DATA TO PROCESS =>
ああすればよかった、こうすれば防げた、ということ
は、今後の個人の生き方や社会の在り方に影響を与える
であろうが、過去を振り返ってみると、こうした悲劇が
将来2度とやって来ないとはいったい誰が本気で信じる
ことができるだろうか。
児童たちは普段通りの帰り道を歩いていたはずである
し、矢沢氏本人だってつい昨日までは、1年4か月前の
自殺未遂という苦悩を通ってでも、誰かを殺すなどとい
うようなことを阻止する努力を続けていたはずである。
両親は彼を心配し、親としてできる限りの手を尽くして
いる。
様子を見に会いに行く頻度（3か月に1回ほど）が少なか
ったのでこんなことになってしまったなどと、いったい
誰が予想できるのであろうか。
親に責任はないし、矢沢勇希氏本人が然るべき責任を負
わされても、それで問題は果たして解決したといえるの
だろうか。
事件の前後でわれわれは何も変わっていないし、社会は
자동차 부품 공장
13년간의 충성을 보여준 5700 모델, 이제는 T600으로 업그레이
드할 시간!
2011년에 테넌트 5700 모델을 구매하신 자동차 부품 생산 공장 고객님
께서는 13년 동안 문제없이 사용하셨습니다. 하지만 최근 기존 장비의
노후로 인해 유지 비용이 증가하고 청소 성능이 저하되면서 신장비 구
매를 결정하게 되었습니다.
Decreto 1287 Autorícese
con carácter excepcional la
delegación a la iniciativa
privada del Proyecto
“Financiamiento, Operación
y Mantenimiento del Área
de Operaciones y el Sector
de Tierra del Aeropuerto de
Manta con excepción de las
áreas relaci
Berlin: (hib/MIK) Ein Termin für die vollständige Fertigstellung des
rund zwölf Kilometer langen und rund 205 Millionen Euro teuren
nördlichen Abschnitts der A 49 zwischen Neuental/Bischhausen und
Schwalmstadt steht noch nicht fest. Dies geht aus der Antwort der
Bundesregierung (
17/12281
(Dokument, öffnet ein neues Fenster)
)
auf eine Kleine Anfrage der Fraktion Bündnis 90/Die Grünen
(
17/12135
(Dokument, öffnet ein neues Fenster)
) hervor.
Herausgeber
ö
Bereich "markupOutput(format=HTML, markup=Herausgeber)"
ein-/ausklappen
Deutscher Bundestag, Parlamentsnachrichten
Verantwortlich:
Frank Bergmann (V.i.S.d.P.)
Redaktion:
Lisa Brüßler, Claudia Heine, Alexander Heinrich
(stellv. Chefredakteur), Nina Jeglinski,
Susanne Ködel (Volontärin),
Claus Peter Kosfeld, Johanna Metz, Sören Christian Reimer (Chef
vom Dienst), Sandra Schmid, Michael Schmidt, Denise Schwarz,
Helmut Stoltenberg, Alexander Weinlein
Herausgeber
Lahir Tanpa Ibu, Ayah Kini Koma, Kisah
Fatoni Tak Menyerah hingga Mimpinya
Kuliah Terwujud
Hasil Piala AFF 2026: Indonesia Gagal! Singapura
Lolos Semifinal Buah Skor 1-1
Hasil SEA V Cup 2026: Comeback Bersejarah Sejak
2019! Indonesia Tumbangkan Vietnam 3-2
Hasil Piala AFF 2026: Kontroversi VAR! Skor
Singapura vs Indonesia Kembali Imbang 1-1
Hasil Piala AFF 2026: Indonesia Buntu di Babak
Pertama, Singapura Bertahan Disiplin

TASK PROMPT => Find the lines above with the word "Hasil". Copy them out.

RESULT FOR THIS TASK =>
Hasil Piala AFF 2026: Indonesia Gagal! Singapura
Hasil SEA V Cup 2026: Comeback Bersejarah Sejak
Hasil Piala AFF 2026: Kontroversi VAR! Skor
Hasil Piala AFF 2026: Indonesia Buntu di Babak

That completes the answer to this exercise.